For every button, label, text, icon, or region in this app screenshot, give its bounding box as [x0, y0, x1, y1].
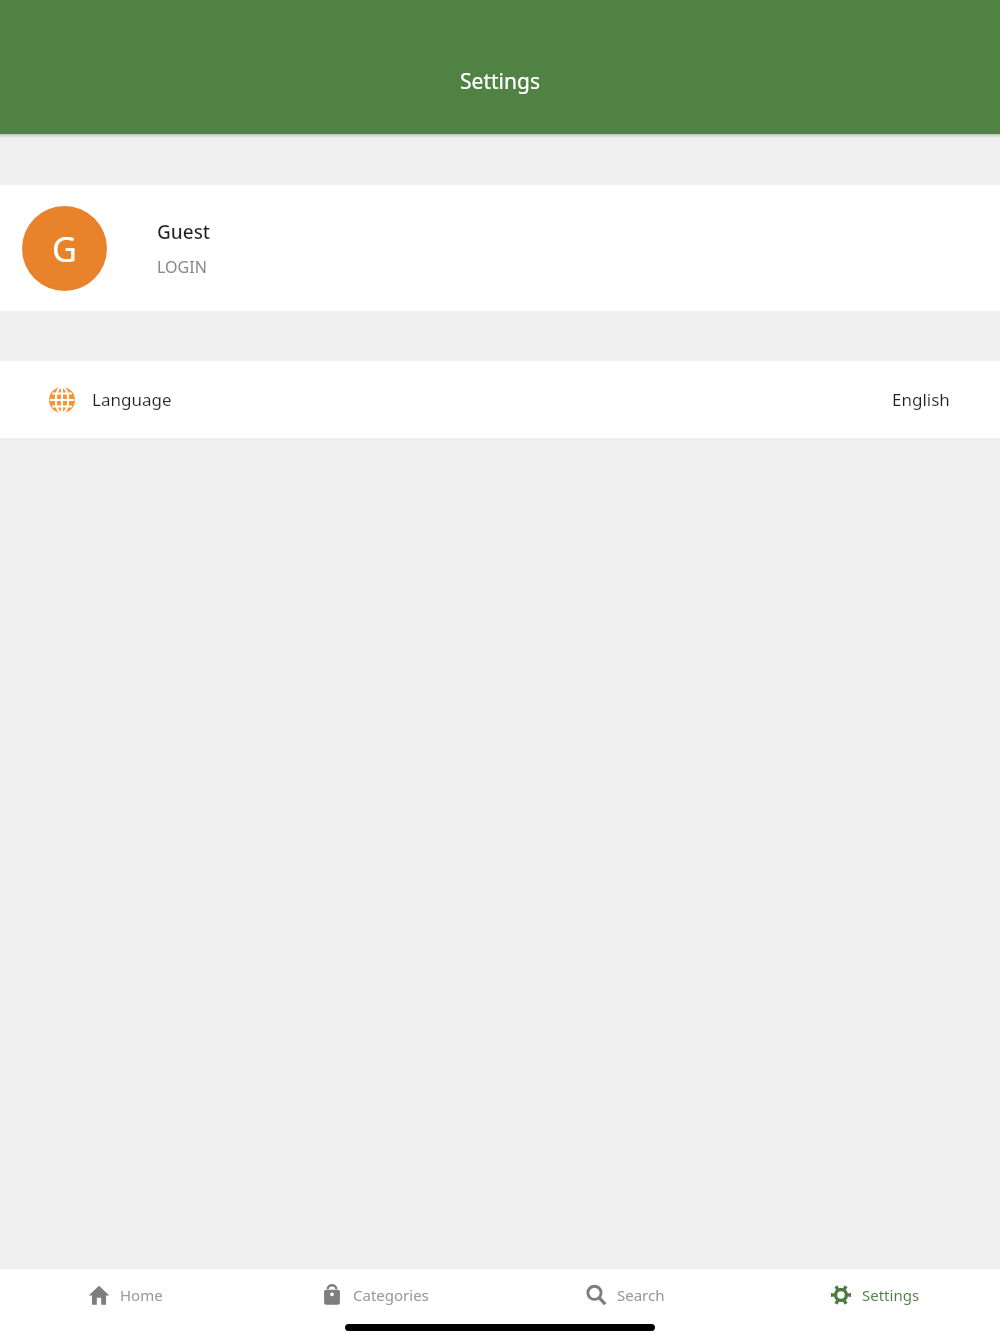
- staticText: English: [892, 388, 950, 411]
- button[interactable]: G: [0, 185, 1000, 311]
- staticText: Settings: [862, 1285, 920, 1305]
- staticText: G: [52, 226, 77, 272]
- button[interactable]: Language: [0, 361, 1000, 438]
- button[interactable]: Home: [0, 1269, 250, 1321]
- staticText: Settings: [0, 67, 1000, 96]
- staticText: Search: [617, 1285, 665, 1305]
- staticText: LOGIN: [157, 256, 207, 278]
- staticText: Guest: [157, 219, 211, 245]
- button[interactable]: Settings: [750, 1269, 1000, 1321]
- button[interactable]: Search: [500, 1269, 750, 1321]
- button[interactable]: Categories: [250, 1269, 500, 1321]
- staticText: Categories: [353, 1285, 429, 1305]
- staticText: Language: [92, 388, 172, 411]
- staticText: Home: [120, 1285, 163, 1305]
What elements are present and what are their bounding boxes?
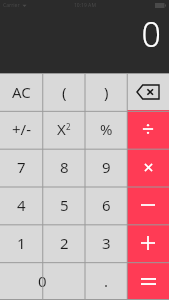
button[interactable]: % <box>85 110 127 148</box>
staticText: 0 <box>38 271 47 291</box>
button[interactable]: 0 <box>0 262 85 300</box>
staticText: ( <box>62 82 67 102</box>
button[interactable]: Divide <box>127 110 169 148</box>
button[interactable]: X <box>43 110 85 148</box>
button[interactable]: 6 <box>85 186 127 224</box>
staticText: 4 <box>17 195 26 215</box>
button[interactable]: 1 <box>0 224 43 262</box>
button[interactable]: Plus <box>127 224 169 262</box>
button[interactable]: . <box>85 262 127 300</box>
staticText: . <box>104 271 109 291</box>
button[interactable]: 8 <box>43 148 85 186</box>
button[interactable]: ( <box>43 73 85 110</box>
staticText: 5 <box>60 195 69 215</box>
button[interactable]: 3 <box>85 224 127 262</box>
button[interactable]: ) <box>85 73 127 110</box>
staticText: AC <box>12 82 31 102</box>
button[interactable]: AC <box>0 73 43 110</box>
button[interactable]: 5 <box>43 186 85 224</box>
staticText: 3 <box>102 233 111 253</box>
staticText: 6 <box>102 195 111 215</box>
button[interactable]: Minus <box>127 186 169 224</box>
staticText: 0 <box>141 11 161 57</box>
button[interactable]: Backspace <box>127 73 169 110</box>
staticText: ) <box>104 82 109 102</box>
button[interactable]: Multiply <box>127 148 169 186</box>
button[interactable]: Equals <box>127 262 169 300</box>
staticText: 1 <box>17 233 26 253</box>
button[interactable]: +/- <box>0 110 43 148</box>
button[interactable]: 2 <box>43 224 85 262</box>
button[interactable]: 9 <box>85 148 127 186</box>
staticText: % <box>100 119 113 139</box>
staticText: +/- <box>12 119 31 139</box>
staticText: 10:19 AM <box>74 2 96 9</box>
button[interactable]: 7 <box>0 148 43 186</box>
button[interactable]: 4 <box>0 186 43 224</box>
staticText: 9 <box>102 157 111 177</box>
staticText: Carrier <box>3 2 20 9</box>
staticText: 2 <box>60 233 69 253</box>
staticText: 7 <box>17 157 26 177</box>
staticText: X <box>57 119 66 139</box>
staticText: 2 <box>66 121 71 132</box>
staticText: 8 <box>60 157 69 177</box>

****

Exercise description: Return every line from the entries that holds the string "Language".

Result of this task:
- button[interactable]: Language: [0, 361, 1000, 438]
- staticText: Language: [92, 388, 172, 411]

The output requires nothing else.